In his first reaction to Iranian women’s peaceful protests against compulsory hijab, Iran’s Supreme Leader has said these are “the outcome of the enemy’s widespread propaganda, and spending hefty sums in order to influence Iranian women’s attitude towards hijab.”
Trying to undermine the protests against compulsory hijab that has grabbed international attention, ayatollah Ali Khamenei said “All that propaganda and expenditure led to the insignificant result of a few girls taking off their headscarf.”
He sad, however, that what has caused concern for him is that “some insiders also talk about compulsory hijab.”
Criticizing “journalists, pseudo-intellectuals and some clerics” for their comments about compulsory hijab, Khamenei quoted his predecessor Ayatollah Rouhollah Khomeini as saying, “hijab must be there and attempts to abolish it must be strongly resisted.”
Khamenei who has been refusing to talk to reporters for over three decades and his ideas have not been challenged stressed that “hijab makes women immune to sexual harassment and gender inequality.”
This comes while according to pro-administration news website Entekhab in a January 29 report, the age of prostitution in Iran has dropped to 16 years, and billboards disdaining sexual harassment in Tehran and other major Iranian cities indicate that despite four decades of forceful enforcement of compulsory hijab the issue of sexual harassment is still a major social problem in Iran.
Meanwhile Iranian laws systematically bar women from travelling independently, guardianship of their minor children, and rising to political status, and taking up leadership and military responsibilities.

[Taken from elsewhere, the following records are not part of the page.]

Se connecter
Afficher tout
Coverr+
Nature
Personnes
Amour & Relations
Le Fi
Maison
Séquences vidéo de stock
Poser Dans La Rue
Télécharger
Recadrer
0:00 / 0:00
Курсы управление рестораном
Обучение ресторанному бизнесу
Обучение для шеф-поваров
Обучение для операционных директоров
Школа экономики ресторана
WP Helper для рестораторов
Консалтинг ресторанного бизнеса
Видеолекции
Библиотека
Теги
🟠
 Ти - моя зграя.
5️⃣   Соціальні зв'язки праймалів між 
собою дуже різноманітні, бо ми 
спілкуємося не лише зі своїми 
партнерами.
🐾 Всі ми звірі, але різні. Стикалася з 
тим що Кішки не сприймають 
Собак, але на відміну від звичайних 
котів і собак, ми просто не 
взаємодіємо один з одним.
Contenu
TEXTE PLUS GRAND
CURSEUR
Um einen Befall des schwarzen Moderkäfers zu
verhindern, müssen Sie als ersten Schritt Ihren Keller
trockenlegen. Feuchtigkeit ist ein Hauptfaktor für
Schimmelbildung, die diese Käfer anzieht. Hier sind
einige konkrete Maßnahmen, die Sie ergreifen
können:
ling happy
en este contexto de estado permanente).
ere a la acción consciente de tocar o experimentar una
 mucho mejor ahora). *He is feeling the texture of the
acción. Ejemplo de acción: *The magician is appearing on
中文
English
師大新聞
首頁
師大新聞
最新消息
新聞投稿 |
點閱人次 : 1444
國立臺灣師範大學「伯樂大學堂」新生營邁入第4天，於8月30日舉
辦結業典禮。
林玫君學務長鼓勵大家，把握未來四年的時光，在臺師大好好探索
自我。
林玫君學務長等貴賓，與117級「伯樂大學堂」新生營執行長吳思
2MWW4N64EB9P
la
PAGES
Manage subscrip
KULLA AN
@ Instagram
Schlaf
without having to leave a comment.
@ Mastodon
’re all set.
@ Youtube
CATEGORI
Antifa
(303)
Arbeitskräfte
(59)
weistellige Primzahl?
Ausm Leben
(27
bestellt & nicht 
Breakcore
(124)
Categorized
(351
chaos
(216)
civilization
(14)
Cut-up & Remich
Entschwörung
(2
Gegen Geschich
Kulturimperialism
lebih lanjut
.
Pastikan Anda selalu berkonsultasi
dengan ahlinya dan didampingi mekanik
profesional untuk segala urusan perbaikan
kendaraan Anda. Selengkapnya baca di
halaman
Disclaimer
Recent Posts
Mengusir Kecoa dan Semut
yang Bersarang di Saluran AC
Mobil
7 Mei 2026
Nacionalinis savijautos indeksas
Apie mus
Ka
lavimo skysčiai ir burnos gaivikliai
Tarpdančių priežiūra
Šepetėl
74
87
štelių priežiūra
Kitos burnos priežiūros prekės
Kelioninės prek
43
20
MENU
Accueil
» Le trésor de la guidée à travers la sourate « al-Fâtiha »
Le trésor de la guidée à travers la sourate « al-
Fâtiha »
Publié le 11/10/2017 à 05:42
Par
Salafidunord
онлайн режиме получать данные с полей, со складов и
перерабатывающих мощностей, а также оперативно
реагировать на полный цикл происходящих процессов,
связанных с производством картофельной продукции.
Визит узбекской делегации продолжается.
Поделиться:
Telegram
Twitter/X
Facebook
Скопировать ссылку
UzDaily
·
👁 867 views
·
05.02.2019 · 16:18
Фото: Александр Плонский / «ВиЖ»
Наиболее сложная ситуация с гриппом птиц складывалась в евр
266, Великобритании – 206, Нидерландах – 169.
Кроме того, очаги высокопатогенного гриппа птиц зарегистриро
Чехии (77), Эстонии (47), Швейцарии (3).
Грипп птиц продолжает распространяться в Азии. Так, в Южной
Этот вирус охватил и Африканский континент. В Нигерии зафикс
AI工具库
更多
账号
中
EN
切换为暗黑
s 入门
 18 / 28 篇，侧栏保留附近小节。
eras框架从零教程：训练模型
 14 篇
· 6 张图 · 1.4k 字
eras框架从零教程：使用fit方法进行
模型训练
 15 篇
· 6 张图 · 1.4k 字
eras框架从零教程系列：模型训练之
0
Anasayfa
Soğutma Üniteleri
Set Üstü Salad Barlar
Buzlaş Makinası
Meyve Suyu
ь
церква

Speaking only three days earlier on March 5 Iran’s Interior Minister Abdolreza Rahmani Fazli said that “strict measures” to enforce hijab have not been fruitful. Speaking at a meeting in Tehran on Sunday March 5, he called for “thorough studies to find the root cause” of the failure, reported the official government news agency IRNA.
He also said that dress code patrols, the police and the judiciary have not been able to enforce hijab rules following the 1979 Islamic revolution, Iranian Students News Agency (ISNA) further quoted Rahmani Fazli.
Khamenei’s made the comments against peaceful protest to compulsory hijab on the same day that reports from Tehran said the police used violence against a group of women protesters in front of Iran’s Labor Ministry in downtown Tehran.
Peaceful demonstrations by young women protesting against compulsory hijab gained a new momentum in late December, simultaneously with widespread protests against poverty and social inequality in over 80 Iranian cities.
Reports say at least 25 Iranian women protesting against hijab have been arrested, often violently, in Tehran and other cities.
In one of the most recent cases, an Iranian woman who removed her Islamic head scarf on a Tehran street has been sentenced to two years in prison.
The U.S. State Department has condemned the arrests, saying the women were “exercising their human rights and fundamental freedoms by standing up against the compulsory hijab.
In February, London-based human rights watchdog Amnesty International reiterated its calls on the authorities to “end the persecution of women who speak out against compulsory veiling, and abolish this discriminatory and humiliating practice".
New York-based organization Human Rights Watch has also called on Iran to drop charges against women peacefully protesting compulsory hijab and to stop prosecuting women over dress code.